Here are the three questions we’re most concerned about:
Will Zinke protect public lands or line the pockets of campaign donors?
In his opening statement, Zinke noted that, while some public lands should be protected, “the preponderance of our federal holdings are better suited to be managed under the Pinchot model of multiple use.”
That’s a commendable position when taken at face value. But Rep. Zinke is implying that our national public lands aren’t currently managed for multiple uses, which couldn’t be further from the truth. It is very troubling that Secretary Zinke will take the opportunity to tilt the scale even further towards oil and gas developers who already are a dominant use on America’s public lands. One recent study found that 90 percent of lands managed by the Bureau of Land Management are open for leasing and drilling, while only 10 percent are set aside for conservation.
Undoubtedly oil, gas and coal companies will have Zinke’s ear when they look to mine and drill on our public lands. In his brief career in Congress, Zinke has accepted more than $340,000 from the oil and gas industry. He has accepted contributions from companies such as Halliburton, Koch Industries, ExxonMobil, and ConocoPhillips, all of which conduct business with the department he will oversee. Similarly, officials from Oasis Petroleum, an oil and gas company with interests in 50,000 acres of public lands, donated more than $40,000 to Zinke’s election efforts.
Also troubling: during the hearing Zinke said he would support a Congressional effort to eliminate rules that reduce methane waste from drilling operations on public lands, an effort which is on the wish list of the Koch-backed Freedom Partners. This common-sense program ensures that taxpayers get a fair share for resources produced on public land. But Zinke appeared to want it both ways, first voicing his support for eliminating these safeguards, then saying he was troubled by how much natural gas we are wasting.
Will Zinke work to eliminate national monuments, something never done before?
Though Zinke claimed that some American lands deserve recognition, he seemed to waver on efforts to eliminate existing national monuments. After being pushed by Utah Senator Mike Lee, Zinke noted “we have a problem, obviously, in the great state of Utah,” apparently referring to the recently-designated Bears Ears National Monument.
The Bears Ears National Monument, encompassing thousands of ruins and rock art threatened by looting and vandalism, was designated at the behest of many Native American tribes that consider the area sacred. Throughout the hearing, Zinke professed his respect for Native Americans and maintained that he is a firm believer in tribal sovereignty.

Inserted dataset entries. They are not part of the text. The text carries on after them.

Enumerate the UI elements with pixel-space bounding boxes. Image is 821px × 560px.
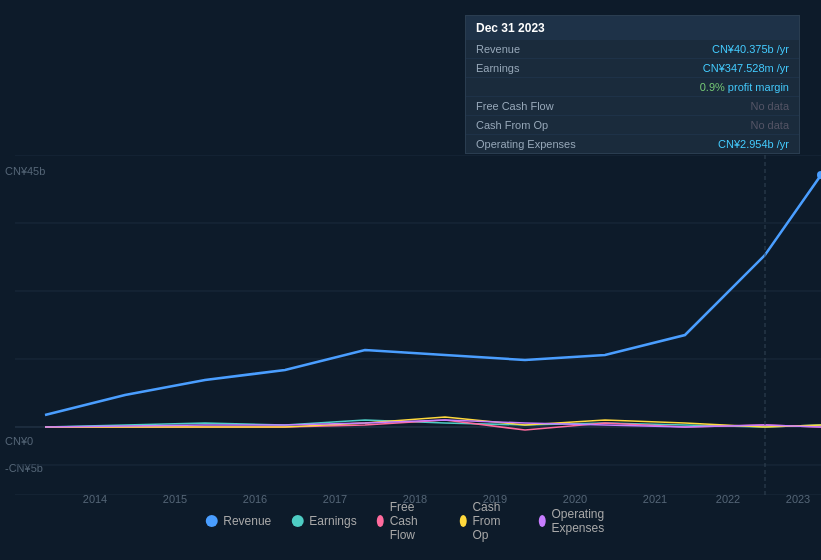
legend: Revenue Earnings Free Cash Flow Cash Fro… <box>205 500 616 542</box>
legend-label-fcf: Free Cash Flow <box>390 500 440 542</box>
tooltip-label-fcf: Free Cash Flow <box>476 100 596 112</box>
tooltip-row-earnings: Earnings CN¥347.528m /yr <box>466 59 799 78</box>
legend-item-earnings[interactable]: Earnings <box>291 514 356 528</box>
legend-item-opex[interactable]: Operating Expenses <box>538 507 615 535</box>
tooltip-label-earnings: Earnings <box>476 62 596 74</box>
tooltip-value-fcf: No data <box>750 100 789 112</box>
tooltip-header: Dec 31 2023 <box>466 16 799 40</box>
tooltip: Dec 31 2023 Revenue CN¥40.375b /yr Earni… <box>465 15 800 154</box>
legend-label-earnings: Earnings <box>309 514 356 528</box>
legend-dot-opex <box>538 515 545 527</box>
tooltip-row-profit-margin: 0.9% profit margin <box>466 78 799 97</box>
legend-item-cashfromop[interactable]: Cash From Op <box>459 500 518 542</box>
legend-dot-earnings <box>291 515 303 527</box>
tooltip-label-opex: Operating Expenses <box>476 138 596 150</box>
chart-svg <box>15 155 821 495</box>
tooltip-value-cashfromop: No data <box>750 119 789 131</box>
tooltip-value-opex: CN¥2.954b /yr <box>718 138 789 150</box>
tooltip-value-revenue: CN¥40.375b /yr <box>712 43 789 55</box>
tooltip-value-profit-margin: 0.9% profit margin <box>700 81 789 93</box>
tooltip-row-revenue: Revenue CN¥40.375b /yr <box>466 40 799 59</box>
legend-label-opex: Operating Expenses <box>551 507 615 535</box>
tooltip-row-opex: Operating Expenses CN¥2.954b /yr <box>466 135 799 153</box>
legend-label-cashfromop: Cash From Op <box>472 500 518 542</box>
tooltip-row-fcf: Free Cash Flow No data <box>466 97 799 116</box>
legend-item-revenue[interactable]: Revenue <box>205 514 271 528</box>
tooltip-label-revenue: Revenue <box>476 43 596 55</box>
legend-dot-fcf <box>377 515 384 527</box>
tooltip-value-earnings: CN¥347.528m /yr <box>703 62 789 74</box>
legend-label-revenue: Revenue <box>223 514 271 528</box>
tooltip-row-cashfromop: Cash From Op No data <box>466 116 799 135</box>
tooltip-label-cashfromop: Cash From Op <box>476 119 596 131</box>
legend-dot-revenue <box>205 515 217 527</box>
chart-container: Dec 31 2023 Revenue CN¥40.375b /yr Earni… <box>0 0 821 560</box>
legend-item-fcf[interactable]: Free Cash Flow <box>377 500 440 542</box>
legend-dot-cashfromop <box>459 515 466 527</box>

As Zinke travels to Utah in the coming months, we’ll see whether Secretary Zinke, the supporter of tribes and public lands, will show up, or if the Secretary Zinke who considers our new national monument a “problem” prioritizes Utah politicians over tribal interests.

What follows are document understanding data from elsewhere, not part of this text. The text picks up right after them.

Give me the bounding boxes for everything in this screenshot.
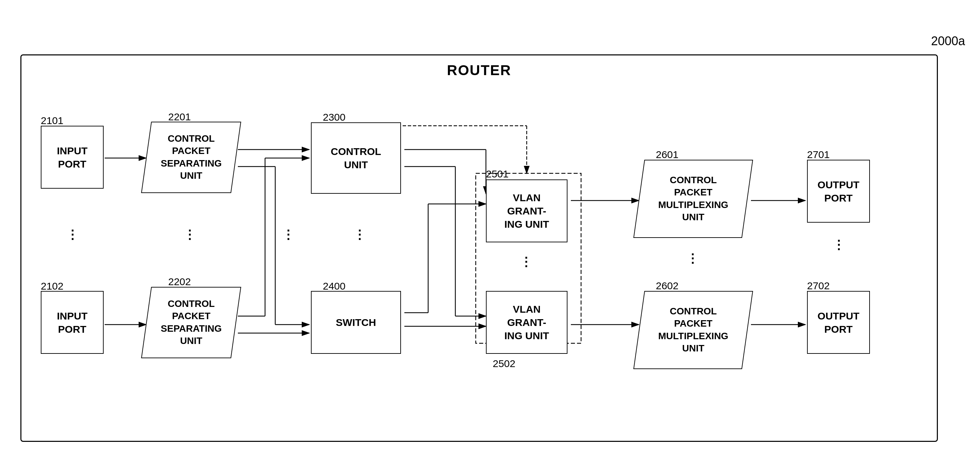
dots-input: ⋮ — [66, 228, 79, 242]
cpmu-1-label: 2601 — [656, 149, 679, 161]
vlan-2-label: 2502 — [493, 358, 515, 370]
diagram-container: 2000a ROUTER — [21, 27, 958, 449]
cpsu-1: CONTROL PACKET SEPARATING UNIT — [141, 122, 241, 193]
router-title: ROUTER — [447, 62, 511, 78]
vlan-1: VLAN GRANT- ING UNIT — [486, 180, 568, 242]
cpsu-2: CONTROL PACKET SEPARATING UNIT — [141, 287, 241, 358]
cpmu-2: CONTROL PACKET MULTIPLEXING UNIT — [633, 291, 753, 369]
input-port-1-label: 2101 — [41, 115, 64, 126]
switch-block: SWITCH — [311, 291, 401, 354]
vlan-1-label: 2501 — [486, 168, 509, 180]
dots-vlan: ⋮ — [520, 255, 533, 269]
output-port-2-label: 2702 — [807, 280, 830, 292]
cpmu-1: CONTROL PACKET MULTIPLEXING UNIT — [633, 160, 753, 238]
input-port-1: INPUT PORT — [41, 126, 103, 189]
dots-mid: ⋮ — [282, 228, 295, 242]
input-port-2: INPUT PORT — [41, 291, 103, 354]
input-port-2-label: 2102 — [41, 281, 64, 292]
switch-label: 2400 — [323, 281, 345, 292]
output-port-1: OUTPUT PORT — [807, 160, 870, 223]
dots-cpmu: ⋮ — [686, 252, 699, 266]
dots-ctrl: ⋮ — [353, 228, 366, 242]
ref-label: 2000a — [931, 34, 965, 48]
cpsu-1-label: 2201 — [168, 111, 191, 123]
control-unit-label: 2300 — [323, 112, 345, 123]
router-box: ROUTER — [21, 54, 938, 442]
control-unit: CONTROL UNIT — [311, 122, 401, 194]
vlan-2: VLAN GRANT- ING UNIT — [486, 291, 568, 354]
dots-cpsu: ⋮ — [183, 228, 196, 242]
cpmu-2-label: 2602 — [656, 280, 679, 292]
output-port-1-label: 2701 — [807, 149, 830, 161]
dots-output: ⋮ — [832, 238, 845, 252]
output-port-2: OUTPUT PORT — [807, 291, 870, 354]
cpsu-2-label: 2202 — [168, 276, 191, 287]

Will Zinke backtrack on commitments to oppose the transfer of national public lands?
Early in the hearing, Zinke sought to underscore his support for keeping our lands public, stating “I am absolutely against transfer or sale of public land.” Unfortunately, later in the hearing Zinke voiced support for turning over management of some public lands to states and localities. Divesting management over America’s public lands might be a windfall for coal, oil, and gas companies who have supported Rep. Zinke’s political career, but in practice it means less access for American’s onto their public lands. The outcome of this policy maneuver would be functionally equivalent to wholesale land disposals.
When Representative Zinke becomes Interior Secretary, he has an opportunity to turn his admiration for Theodore Roosevelt into action. America has many special places that we must conserve for future generations, from our city parks to national monuments. As he takes office, we’ll be watching to see if he lives up to the legacy of Teddy Roosevelt or simply caters to campaign donors.